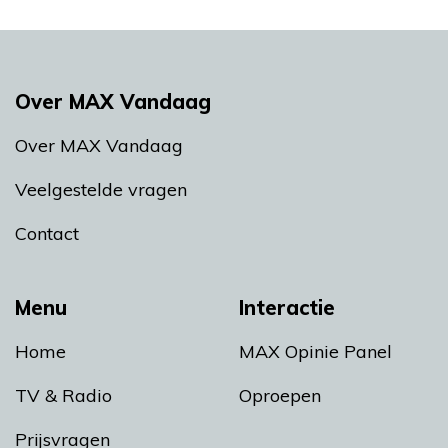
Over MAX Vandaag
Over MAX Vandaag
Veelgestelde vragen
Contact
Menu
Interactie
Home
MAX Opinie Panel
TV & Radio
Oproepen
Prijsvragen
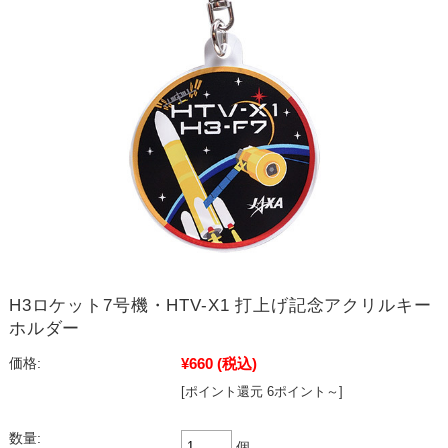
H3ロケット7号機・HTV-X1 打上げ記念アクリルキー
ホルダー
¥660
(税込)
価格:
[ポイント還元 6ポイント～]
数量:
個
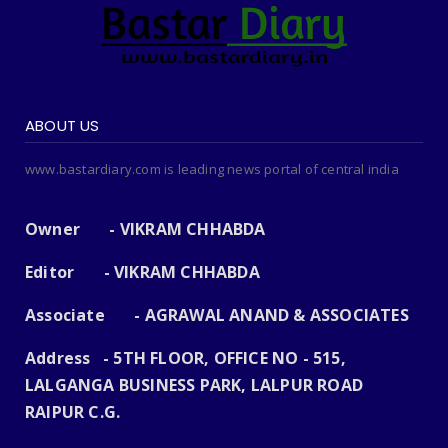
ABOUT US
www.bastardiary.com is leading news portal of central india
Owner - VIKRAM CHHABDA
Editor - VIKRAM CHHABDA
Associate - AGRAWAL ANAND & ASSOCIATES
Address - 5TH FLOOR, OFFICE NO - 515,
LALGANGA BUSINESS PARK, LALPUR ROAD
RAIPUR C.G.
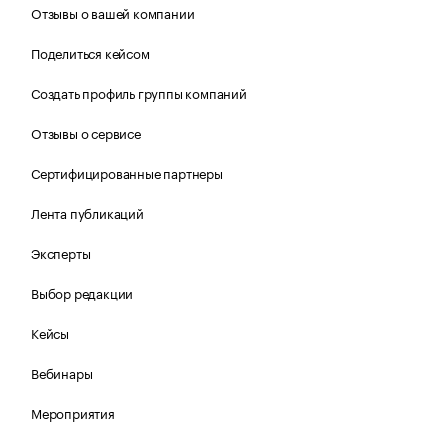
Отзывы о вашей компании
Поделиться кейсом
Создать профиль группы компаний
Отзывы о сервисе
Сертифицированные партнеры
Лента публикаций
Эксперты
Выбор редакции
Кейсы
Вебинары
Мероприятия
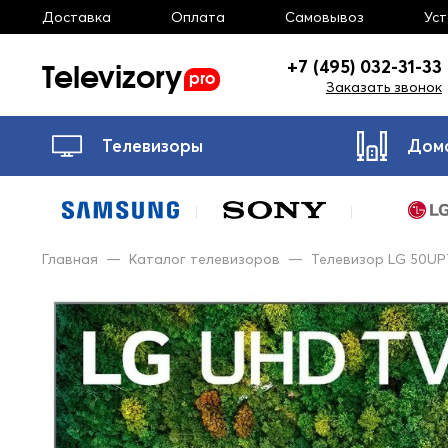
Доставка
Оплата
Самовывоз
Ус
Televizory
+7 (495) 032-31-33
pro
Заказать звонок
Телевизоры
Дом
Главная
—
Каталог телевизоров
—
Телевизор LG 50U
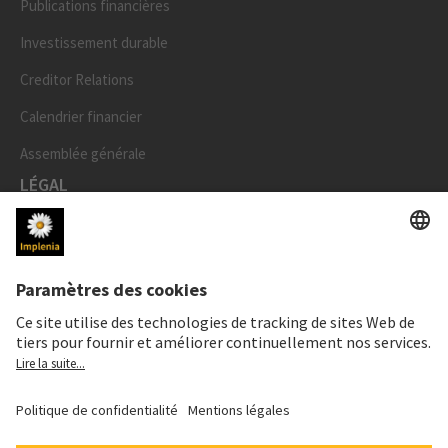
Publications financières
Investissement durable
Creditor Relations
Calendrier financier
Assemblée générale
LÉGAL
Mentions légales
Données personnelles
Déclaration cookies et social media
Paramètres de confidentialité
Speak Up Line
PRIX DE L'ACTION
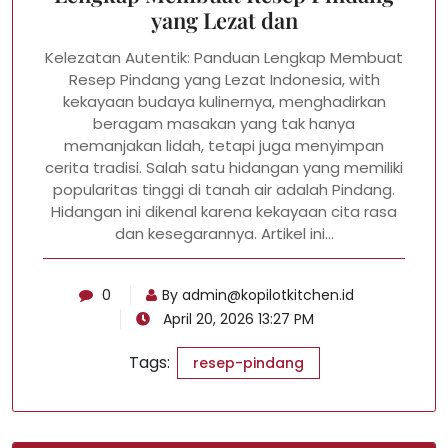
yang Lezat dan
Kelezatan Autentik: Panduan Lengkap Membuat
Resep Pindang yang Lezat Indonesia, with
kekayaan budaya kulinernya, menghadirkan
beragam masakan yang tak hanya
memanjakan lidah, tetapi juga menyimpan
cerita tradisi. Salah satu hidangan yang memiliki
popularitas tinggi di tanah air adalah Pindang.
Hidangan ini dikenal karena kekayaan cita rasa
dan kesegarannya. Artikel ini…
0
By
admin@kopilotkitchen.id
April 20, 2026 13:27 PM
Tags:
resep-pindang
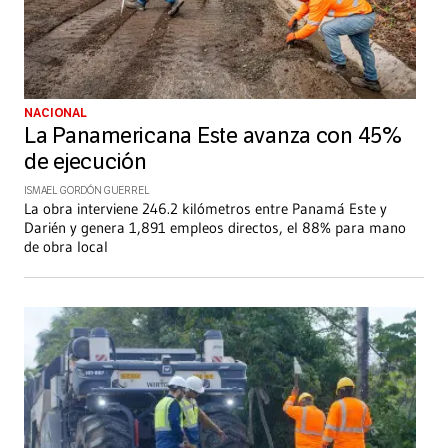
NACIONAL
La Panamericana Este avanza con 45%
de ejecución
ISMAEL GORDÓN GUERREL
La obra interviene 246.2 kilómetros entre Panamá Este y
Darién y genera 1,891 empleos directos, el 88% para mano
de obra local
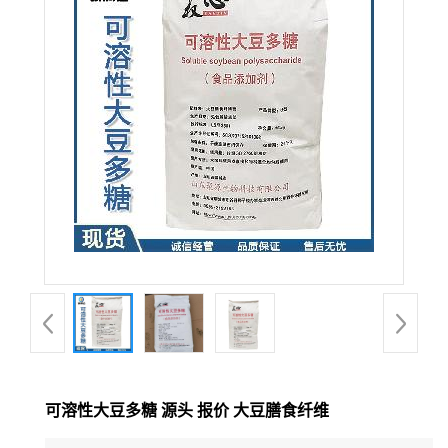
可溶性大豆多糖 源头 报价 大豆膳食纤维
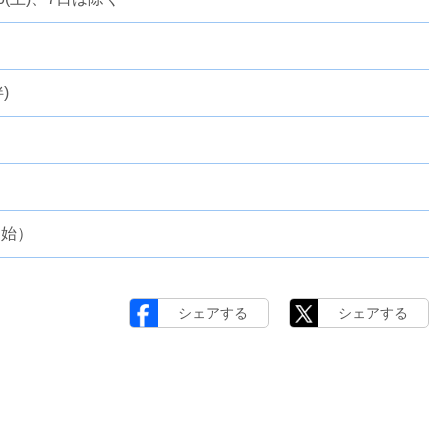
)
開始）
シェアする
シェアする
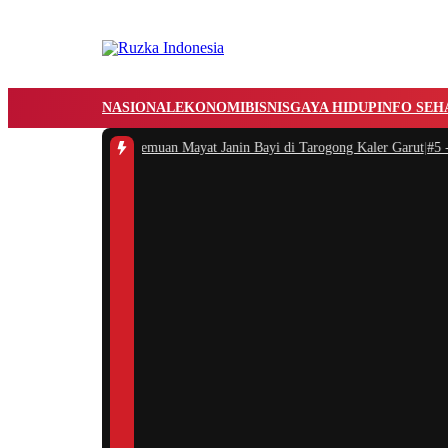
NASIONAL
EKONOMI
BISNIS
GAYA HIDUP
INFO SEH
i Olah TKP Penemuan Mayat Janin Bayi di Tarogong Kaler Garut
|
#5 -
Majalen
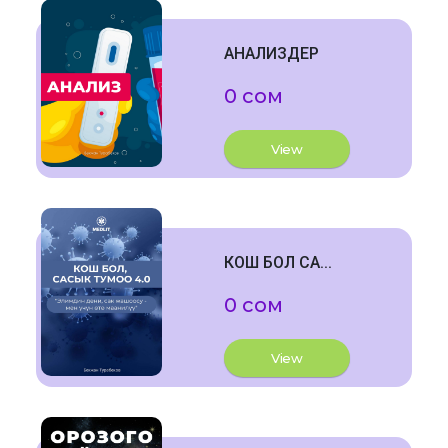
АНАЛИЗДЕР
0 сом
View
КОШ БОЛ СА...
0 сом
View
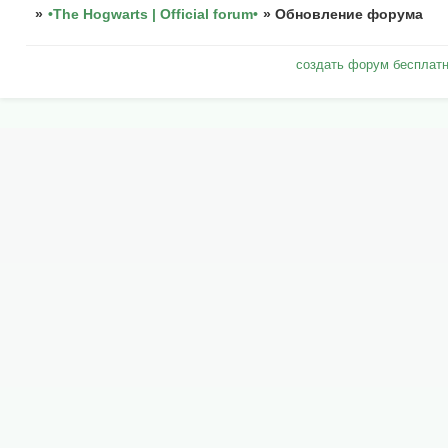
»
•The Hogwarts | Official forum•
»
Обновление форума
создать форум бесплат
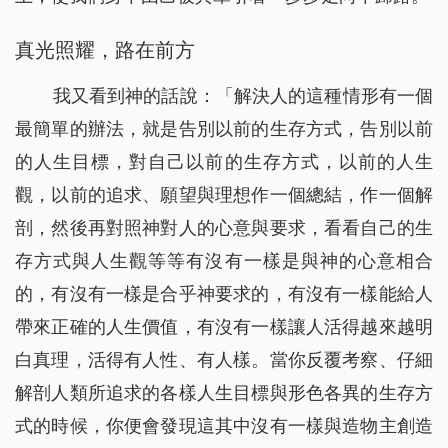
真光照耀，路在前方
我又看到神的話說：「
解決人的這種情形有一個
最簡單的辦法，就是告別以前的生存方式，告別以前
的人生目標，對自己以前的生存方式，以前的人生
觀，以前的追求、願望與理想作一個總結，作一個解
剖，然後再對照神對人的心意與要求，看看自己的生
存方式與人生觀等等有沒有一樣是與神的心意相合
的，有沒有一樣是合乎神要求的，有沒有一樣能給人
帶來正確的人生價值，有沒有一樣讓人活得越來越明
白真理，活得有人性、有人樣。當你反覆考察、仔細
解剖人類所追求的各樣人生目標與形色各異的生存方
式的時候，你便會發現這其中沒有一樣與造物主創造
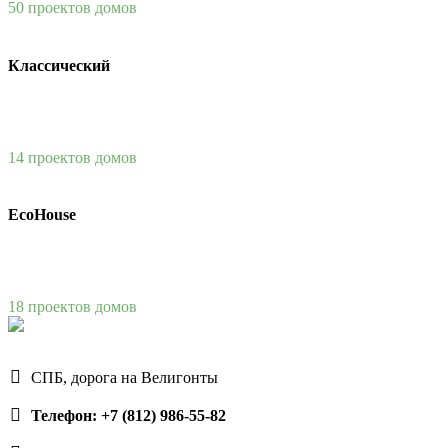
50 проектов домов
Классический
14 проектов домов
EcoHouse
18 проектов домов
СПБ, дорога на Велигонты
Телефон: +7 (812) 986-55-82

● ● ●

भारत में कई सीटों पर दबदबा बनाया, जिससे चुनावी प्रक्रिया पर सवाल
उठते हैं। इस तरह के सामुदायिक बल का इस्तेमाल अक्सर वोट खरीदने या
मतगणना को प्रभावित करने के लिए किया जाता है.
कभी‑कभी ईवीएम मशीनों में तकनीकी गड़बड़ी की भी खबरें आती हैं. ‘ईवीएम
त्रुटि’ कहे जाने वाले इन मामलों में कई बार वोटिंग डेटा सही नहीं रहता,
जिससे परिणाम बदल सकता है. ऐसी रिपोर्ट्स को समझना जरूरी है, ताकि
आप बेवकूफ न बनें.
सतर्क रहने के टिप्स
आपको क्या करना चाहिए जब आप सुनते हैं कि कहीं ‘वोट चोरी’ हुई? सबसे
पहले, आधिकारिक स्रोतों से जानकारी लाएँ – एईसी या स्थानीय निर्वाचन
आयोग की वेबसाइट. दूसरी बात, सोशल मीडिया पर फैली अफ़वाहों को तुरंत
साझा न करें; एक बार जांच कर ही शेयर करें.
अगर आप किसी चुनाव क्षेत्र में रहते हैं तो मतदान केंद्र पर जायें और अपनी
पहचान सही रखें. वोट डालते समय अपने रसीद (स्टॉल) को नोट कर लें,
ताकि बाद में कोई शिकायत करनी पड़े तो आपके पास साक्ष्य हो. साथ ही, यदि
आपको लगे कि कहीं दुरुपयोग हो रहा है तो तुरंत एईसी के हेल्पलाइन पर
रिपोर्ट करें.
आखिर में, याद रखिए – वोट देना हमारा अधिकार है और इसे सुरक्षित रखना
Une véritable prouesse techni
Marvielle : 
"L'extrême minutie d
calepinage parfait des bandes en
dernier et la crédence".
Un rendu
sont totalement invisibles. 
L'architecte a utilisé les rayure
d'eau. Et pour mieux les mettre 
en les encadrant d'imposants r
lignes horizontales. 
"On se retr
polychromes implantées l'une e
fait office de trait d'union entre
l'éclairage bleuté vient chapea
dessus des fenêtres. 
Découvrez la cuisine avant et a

● ● ●

Go through the material and copy each line in which the word "obra" occurs.

RESPONSE TO THIS EXERCISE:
La obra interviene 246.2 kilómetros entre Panamá Este y
de obra local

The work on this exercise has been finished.